(Reuters)—Kentucky’s attorney general on Monday accused drug distributor McKesson Corp. of helping fuel the opioid epidemic by failing to halt shipments of suspiciously large or frequent orders by pharmacies of prescription painkillers.
The complaint by Kentucky Attorney General Andy Beshear was filed in a state court and was one of a flurry of lawsuits by states and local governments against opioid manufacturers and distributors seeking to hold them accountable for the U.S. epidemic.1
McKesson did not immediately respond to a request for comment. It has denied knowingly supplying opioids to rogue pharmacies and has said it is working to enhance its programs to detect suspicious drug orders.
Beshear’s lawsuit accused the San Francisco-based company of filling suspicious orders of prescription opioids and then shipping massive quantities of the drugs to Kentucky pharmacies without reporting them to authorities or stopping the shipments.
The complaint said McKesson, one of the country’s largest wholesale pharmaceutical distributors, ignored red flags that the drugs were being diverted for illegal uses in order “to reap a windfall off of the wave of addiction.”
Beshear said in Kentucky’s Floyd County alone, which has an average population of 38,638, McKesson from 2010 to 2016 distributed more than 18.4 million doses of opioids, enough for 477 pills for every adult and child living there.
“Kentuckians can finally put a name to a major reason for the pill mills, drug epidemic and overdose deaths in our state,” Beshear said in a statement.
Opioids were involved in over 42,000 overdose deaths in 2016, according to the U.S. Centers for Disease Control and Prevention.

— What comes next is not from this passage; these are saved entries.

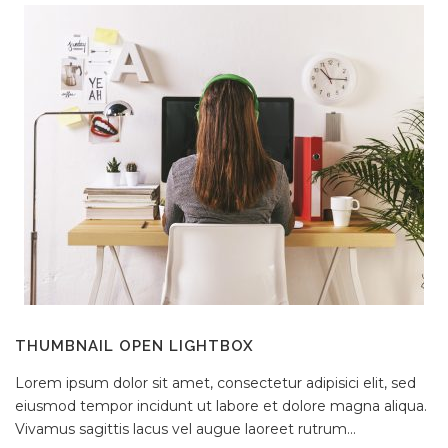
THUMBNAIL OPEN LIGHTBOX
Lorem ipsum dolor sit amet, consectetur adipisici elit, sed
eiusmod tempor incidunt ut labore et dolore magna aliqua.
Vivamus sagittis lacus vel augue laoreet rutrum...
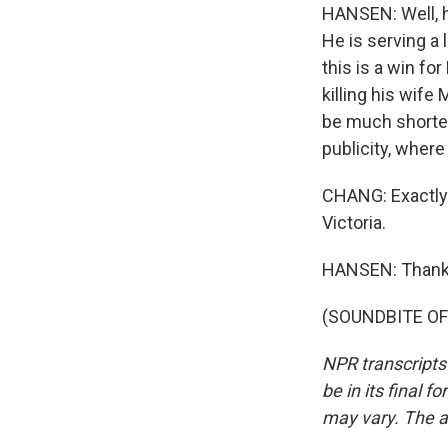
HANSEN: Well, h
He is serving a 
this is a win f
killing his wife 
be much shorter,
publicity, wher
CHANG: Exactly.
Victoria.
HANSEN: Thank
(SOUNDBITE OF 
NPR transcripts
be in its final 
may vary. The a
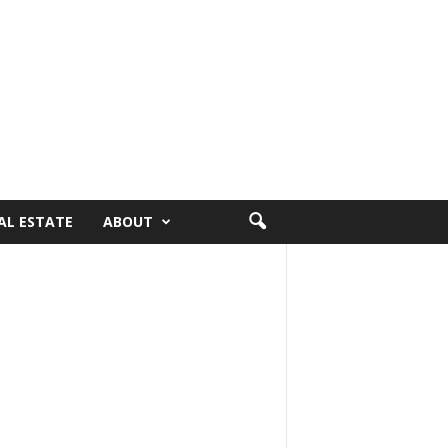
AL ESTATE
ABOUT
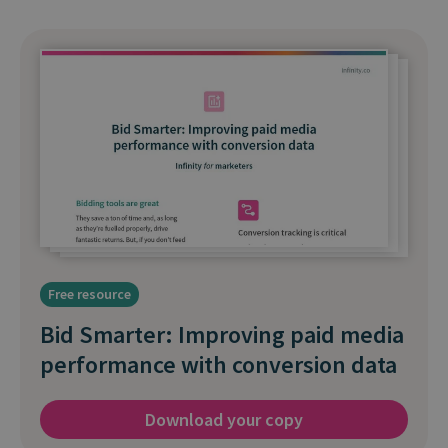
Free resource
Bid Smarter: Improving paid media
performance with conversion data
Download your copy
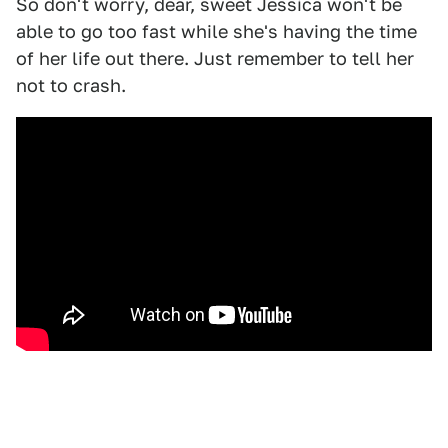
So don't worry, dear, sweet Jessica won't be
able to go too fast while she's having the time
of her life out there. Just remember to tell her
not to crash.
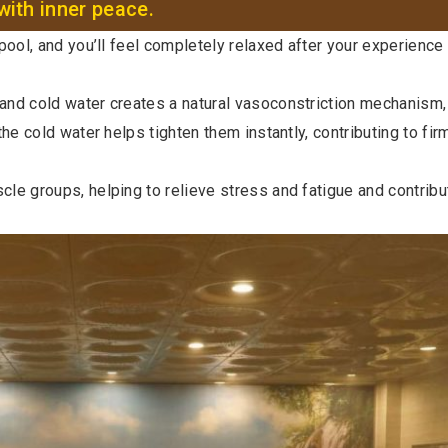
with inner peace.
ool, and you’ll feel completely relaxed after your experience 
 and cold water creates a natural vasoconstriction mechanism,
he cold water helps tighten them instantly, contributing to firm
le groups, helping to relieve stress and fatigue and contrib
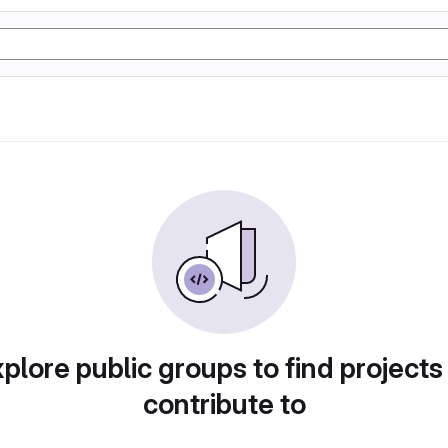
plore public groups to find projects
contribute to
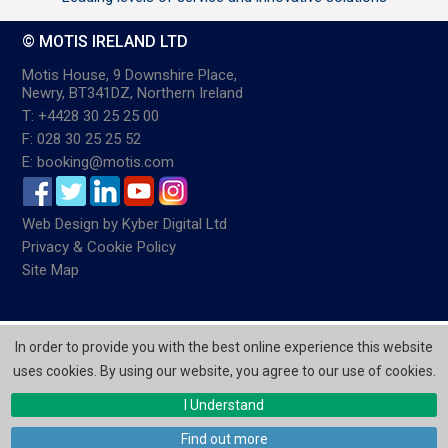
© MOTIS IRELAND LTD
Motis House, 9 Downshire Place,
Newry, BT341DZ, Northern Ireland
T: +4428 30 25 25 00
F: 028 30 25 25 52
E: booking@motis.com
Web Design
by
Kyber Digital Ltd
Privacy & Cookie Policy
Site Map
In order to provide you with the best online experience this website
uses cookies. By using our website, you agree to our use of cookies.
I Understand
Find out more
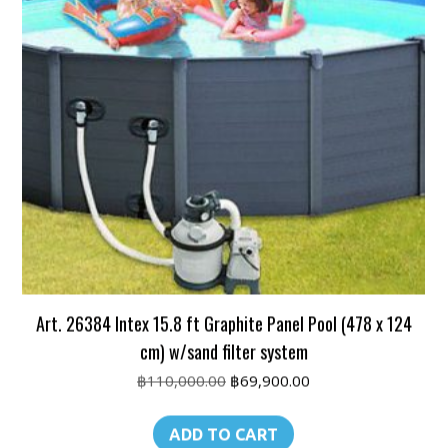
Art. 26384 Intex 15.8 ft Graphite Panel Pool (478 x 124
cm) w/sand filter system
Original
Current
฿
110,000.00
฿
69,900.00
price
price
was:
is:
ADD TO CART
฿110,000.00.
฿69,900.00.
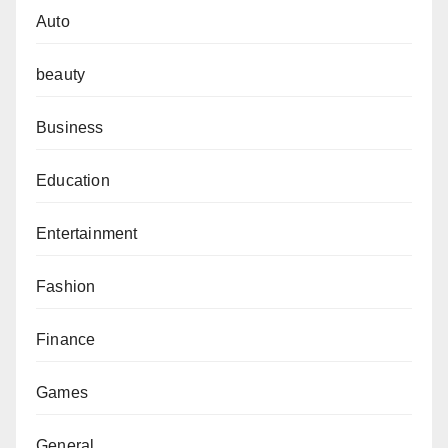
Auto
beauty
Business
Education
Entertainment
Fashion
Finance
Games
General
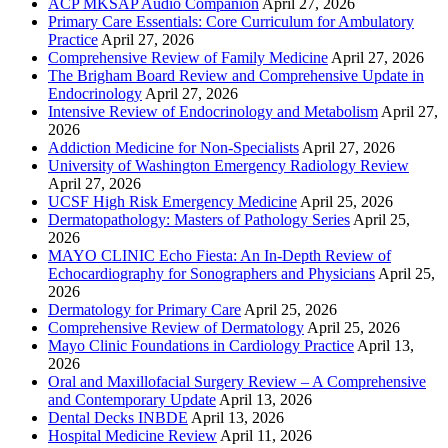
ACP MKSAP Audio Companion
April 27, 2026
Primary Care Essentials: Core Curriculum for Ambulatory
Practice
April 27, 2026
Comprehensive Review of Family Medicine
April 27, 2026
The Brigham Board Review and Comprehensive Update in
Endocrinology
April 27, 2026
Intensive Review of Endocrinology and Metabolism
April 27,
2026
Addiction Medicine for Non-Specialists
April 27, 2026
University of Washington Emergency Radiology Review
April 27, 2026
UCSF High Risk Emergency Medicine
April 25, 2026
Dermatopathology: Masters of Pathology Series
April 25,
2026
MAYO CLINIC Echo Fiesta: An In-Depth Review of
Echocardiography for Sonographers and Physicians
April 25,
2026
Dermatology for Primary Care
April 25, 2026
Comprehensive Review of Dermatology
April 25, 2026
Mayo Clinic Foundations in Cardiology Practice
April 13,
2026
Oral and Maxillofacial Surgery Review – A Comprehensive
and Contemporary Update
April 13, 2026
Dental Decks INBDE
April 13, 2026
Hospital Medicine Review
April 11, 2026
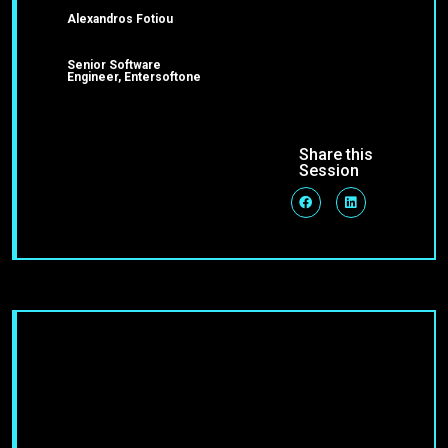
Alexandros Fotiou
Senior Software
Engineer, Entersoftone
Share this
Session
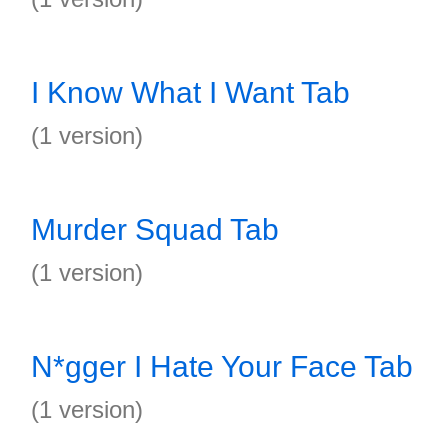
I Know What I Want Tab
(1 version)
Murder Squad Tab
(1 version)
N*gger I Hate Your Face Tab
(1 version)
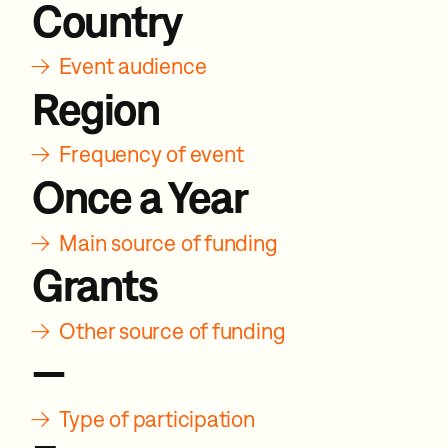
Country
→
Event audience
Region
→
Frequency of event
Once a Year
→
Main source of funding
Grants
→
Other source of funding
—
→
Type of participation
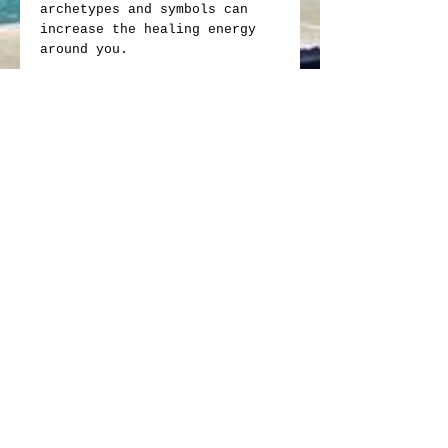
archetypes and symbols can
increase the healing energy
around you.
If you want balance, peace and
harmony between your inner and
the outer worlds this is the
oracle for you.
64 cards, 4"x 6", with fully
illustrated book
Here's your chance to get a
rare collectible, the famous
Crop Circle Cards, The Living
Oracle. Just a few left.
Crop Circle Cards
Feedback:
We appreciate your positive
feedback!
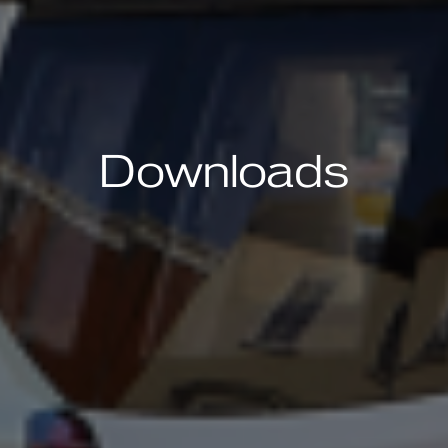
Downloads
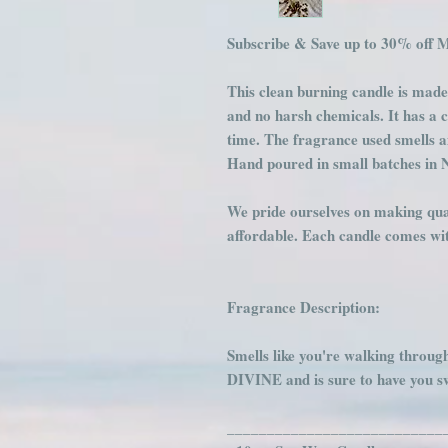
Subscribe & Save up to 30% off 
This clean burning candle is made
and no harsh chemicals. It has a 
time. The fragrance used smells 
Hand poured in small batches in 
We pride ourselves on making qual
affordable. Each candle comes with
Fragrance Description:
Smells like you're walking throug
DIVINE and is sure to have you 
___________________________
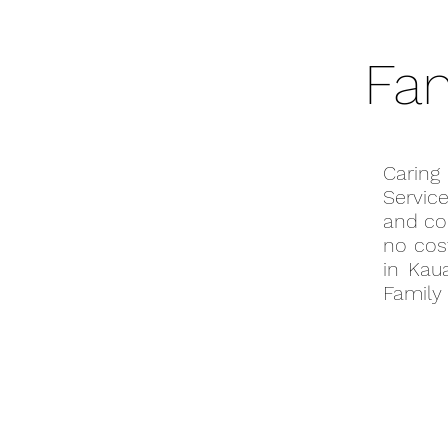
Fam
Caring
Servic
and co
no cost
in Kau
Family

A wave of lawsuits by states, counties and cities have accused drugmakers of pushing addictive painkillers through deceptive marketing and wholesale distributors of failing to report suspicious drug orders.
A group of state attorneys general have been conducting a multistate investigation into whether companies that manufacture and distribute prescription opioids, including McKesson, engaged in unlawful practices.
The lawsuit by Beshear, who is not part of that multistate probe, came after McKesson in January 2017 agreed to pay $150 million to resolve a federal investigation into whether it failed to report suspicious orders of addictive painkillers.
McKesson also faces lawsuits by attorneys general in West Virginia, Delaware and New Mexico.
In November, Beshear sued Endo International Plc, claiming it contributed to the opioid epidemic by deceptively marketing its painkiller Opana ER, which it has withdrawn from the market.